フィリピンの金価格は火曜日に上昇した。FXStreetがまとめたデータによると、金は1グラム当たり9,178.61フィリピンペソ(PHP)となり、月曜日の9,119.29PHPから上昇した。
金は1トラ当たり107,057.70PHPと、前日の106,365.60PHPから上昇した。ほかの表示価格は、10グラムで91,786.59PHP、トロイオンス当たり285,486.90PHPだった。
FXStreetによるフィリピン金価格の算出方法
FXStreetは、国際市場の金価格を米ドル/フィリピンペソ(USD/PHP)の為替レートで換算し、現地の計量単位(グラム、トラ、トロイオンスなど)に変換してフィリピンの金価格を算出する。数値は掲載時点の市場レートをもとに日次で更新される。これは参考値であり、実際の現地価格は販売店の手数料などで変動する場合がある。
中央銀行は金の最大保有者でもある。世界金協会(WGC)によれば、中央銀行は2022年に1,136トン(約700億ドル相当)を外貨準備に追加し、過去最高の年間購入となった。

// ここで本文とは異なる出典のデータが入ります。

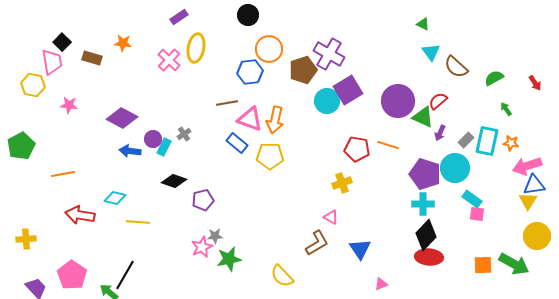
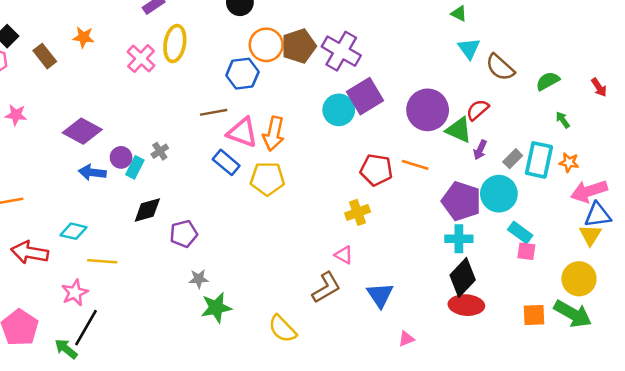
brown rectangle: (92, 58) -> (45, 56), turned 36
brown pentagon: (303, 70) -> (299, 46), moved
black diamond: (174, 181) -> (147, 210), turned -35
yellow circle: (537, 236) -> (579, 279), moved
pink star: (202, 247) -> (75, 293), moved

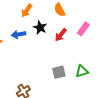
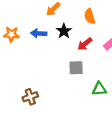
gray square: (59, 72) -> (76, 68), moved

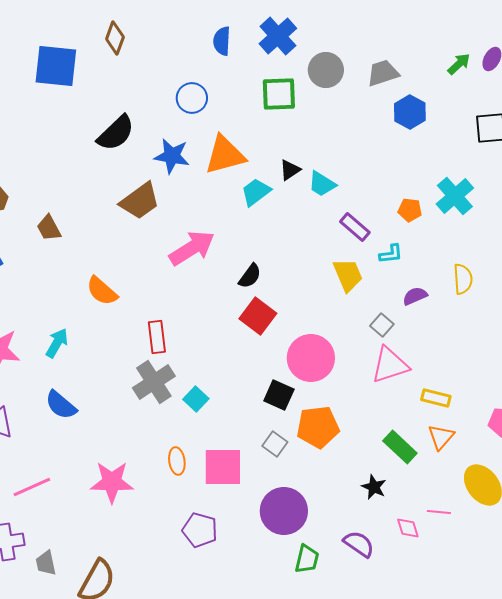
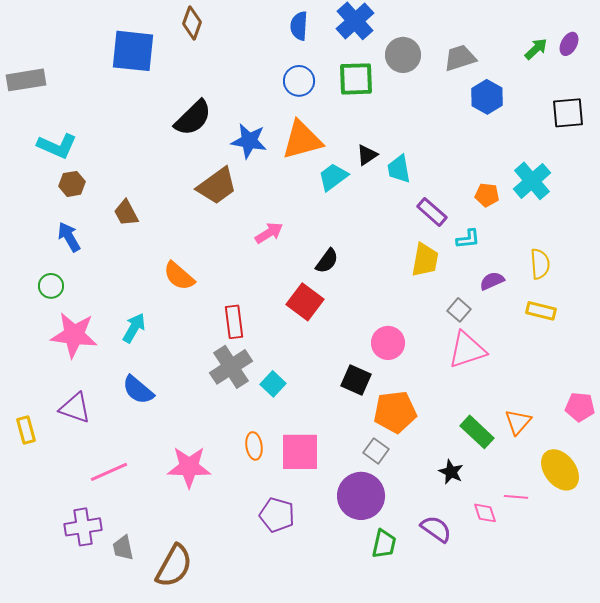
blue circle: (192, 98) -> (299, 81), moved
cyan trapezoid: (322, 184) -> (399, 169), turned 48
pink arrow: (192, 248) -> (269, 233), size x0.6
yellow trapezoid: (348, 275) -> (425, 260), turned 33
red square: (258, 316) -> (305, 302), moved
pink circle: (311, 358) -> (388, 343), size x0.7
yellow rectangle: (436, 398) -> (541, 311), moved
gray square: (275, 444) -> (376, 451), moved

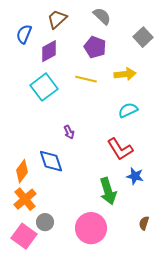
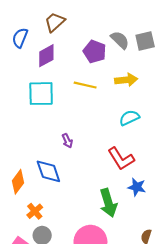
gray semicircle: (102, 16) -> (120, 40), moved
gray square: (143, 37) -> (145, 41), turned 30
cyan square: (44, 87) -> (41, 94), turned 36
orange cross: (25, 199) -> (35, 211), moved, size x0.7

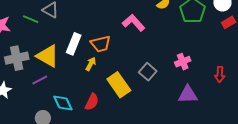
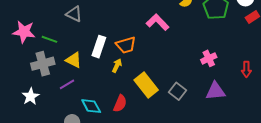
green line: (31, 19) -> (49, 39), moved
yellow triangle: (48, 56) -> (74, 60), size x0.7
gray square: (148, 72) -> (178, 91), moved

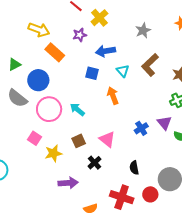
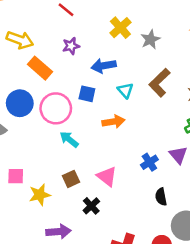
yellow cross: (99, 18) -> (120, 28), moved
orange arrow: (113, 96) -> (113, 122), turned 102
pink circle: (49, 109) -> (56, 108), moved
pink square: (34, 138) -> (16, 176), turned -32
black semicircle: (134, 168) -> (161, 197), moved

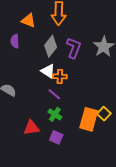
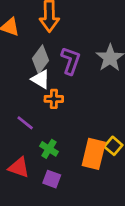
white triangle: (48, 71) -> (41, 79), moved
purple line: (54, 94) -> (25, 123), moved
red triangle: (31, 128) -> (19, 167), turned 30

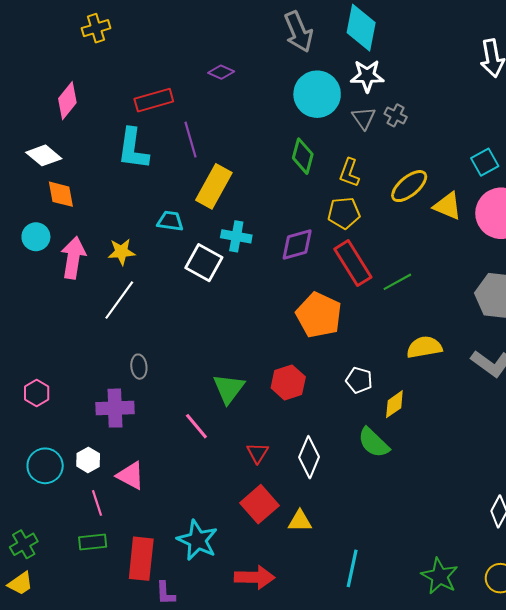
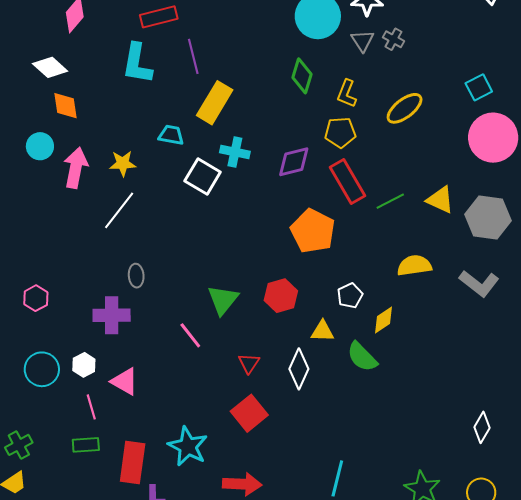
yellow triangle: (448, 206) -> (440, 200), moved
white pentagon: (359, 380) -> (350, 296), turned 30
yellow triangle: (300, 521) -> (322, 331), moved

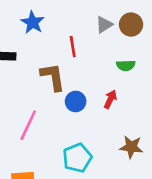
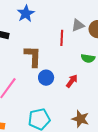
red line: (73, 47) -> (62, 38), moved

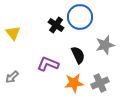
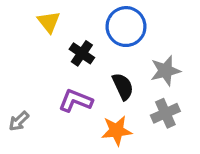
black cross: (56, 25) -> (82, 53), moved
yellow triangle: (13, 33) -> (49, 22), moved
gray cross: (100, 83) -> (165, 113), moved

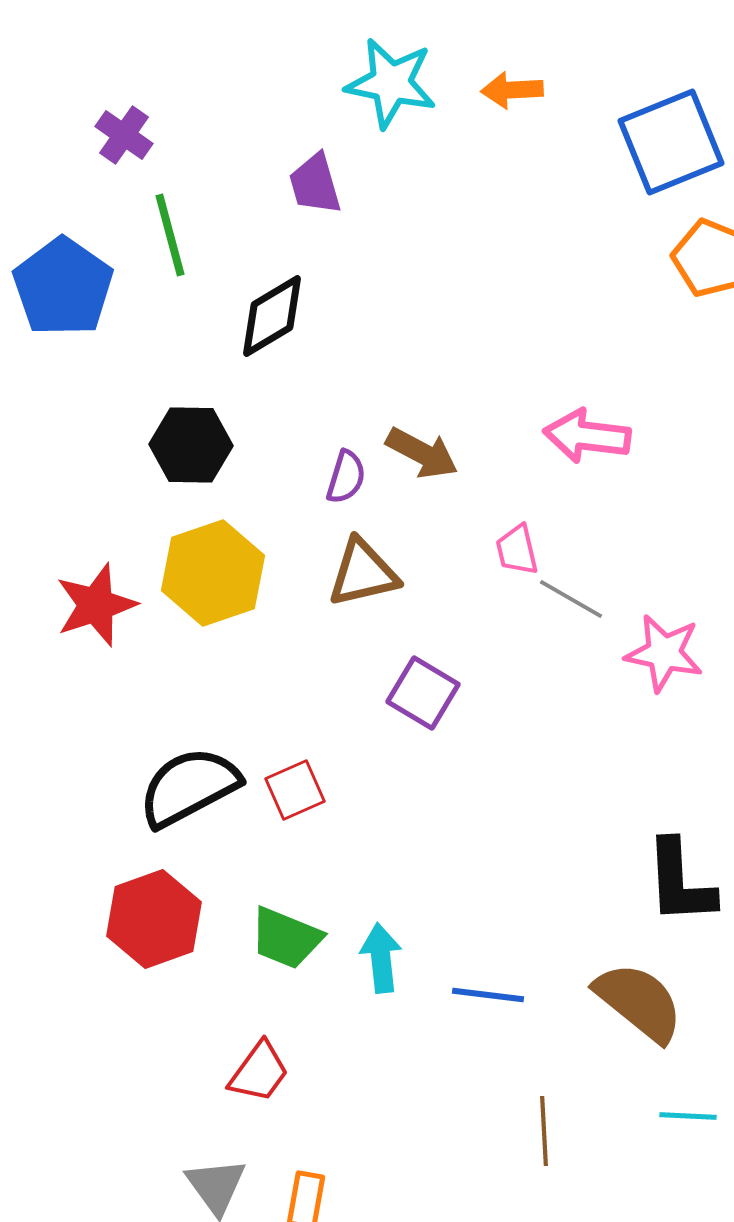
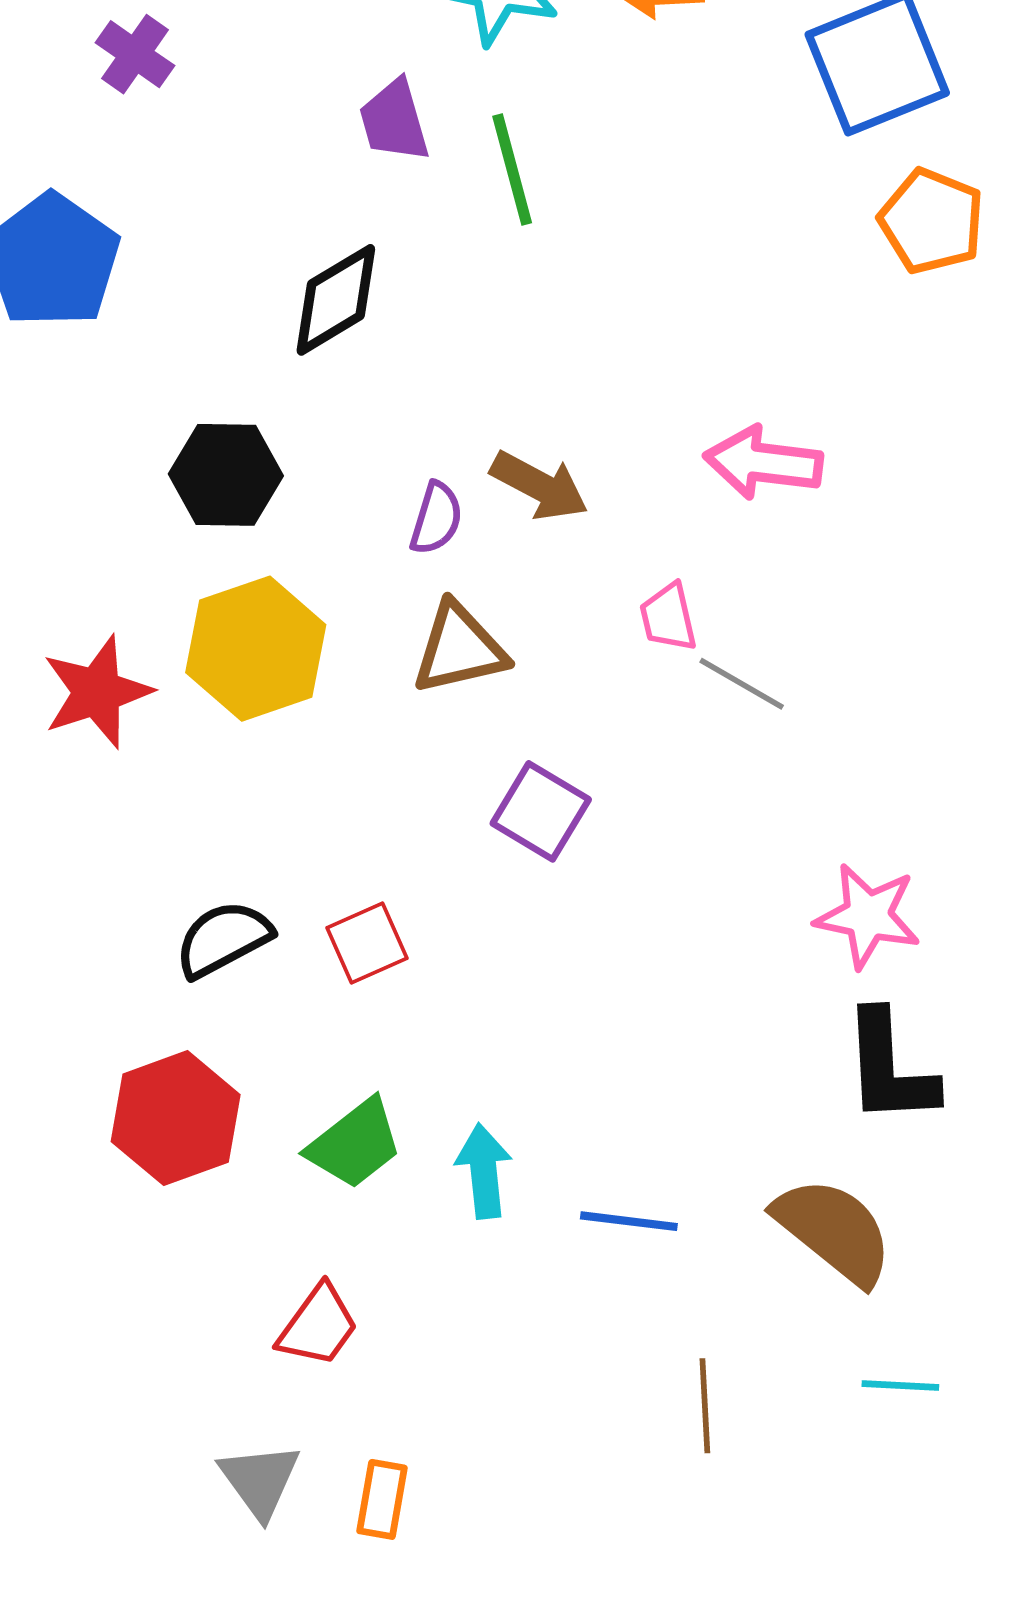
green line: (170, 235) -> (512, 170), moved
pink star: (664, 653) -> (868, 916), moved
black semicircle: (189, 787) -> (223, 939), size x0.7
green trapezoid: (286, 938) -> (355, 1144), turned -60

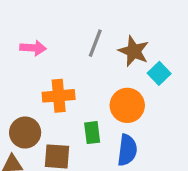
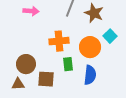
cyan square: (159, 73) -> (110, 36), moved
orange cross: (59, 96) -> (59, 41), moved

金価格は、地政学リスク(戦争・紛争などの政治的な緊張)、景気後退懸念、金利、米ドルの変動で動きやすい。金は米ドル建てで取引されるため(XAU/USD=金の対米ドルレート)、米ドルの動きの影響を受ける。一般に金は、米ドル、米国債(米国政府の債券)、株式などのリスク資産と逆方向に動きやすい傾向がある(逆相関=一方が上がるともう一方が下がりやすい関係)。
トレーダーへの示唆
米連邦準備制度理事会(FRB)が利上げの一時停止の可能性を示すなか、金のような利息や配当を生まない資産(無利回り資産)を保有する不利さ(機会費用=別の運用で得られたはずの利回りのこと)が小さくなっている。先月の米消費者物価指数(CPI=物価の上昇率を示す統計)では、インフレ率が3%超で根強いことが示され、購買力の目減りに備える手段(ヘッジ=損失を抑えるための保険的な取引)としての金の魅力を支えている。
地政学的緊張も価格を下支えし、混乱時に買われやすい安全資産(リスク回避局面で資金が集まりやすい資産)としての位置づけを強めている。世界金協会のデータでは、中央銀行が2025年末まで積極的な買いを続け、世界の外貨準備に800トン超を追加したことが確認されており、市場の大口主体による底堅い需要を示している。
デリバティブ(金融派生商品=原資産の価格などに連動して価値が決まる取引)を使うトレーダーにとっては、コールオプション(将来、あらかじめ決めた価格で買う権利)やコールスプレッド(複数のコールを組み合わせ、コストと利益の幅を調整する戦略)で上昇余地を狙う選択肢がある。CboeゴールドETF・ボラティリティ指数(GVZ=金ETFのオプション価格から算出される、価格変動の大きさの見込み)は1月以降15%上昇しており、先行きの値動きが大きくなると市場が見込んでいることを示す。大きな価格変動が想定される局面では、ボラティリティ(価格変動の大きさ)から利益を狙う戦略も検討対象となる。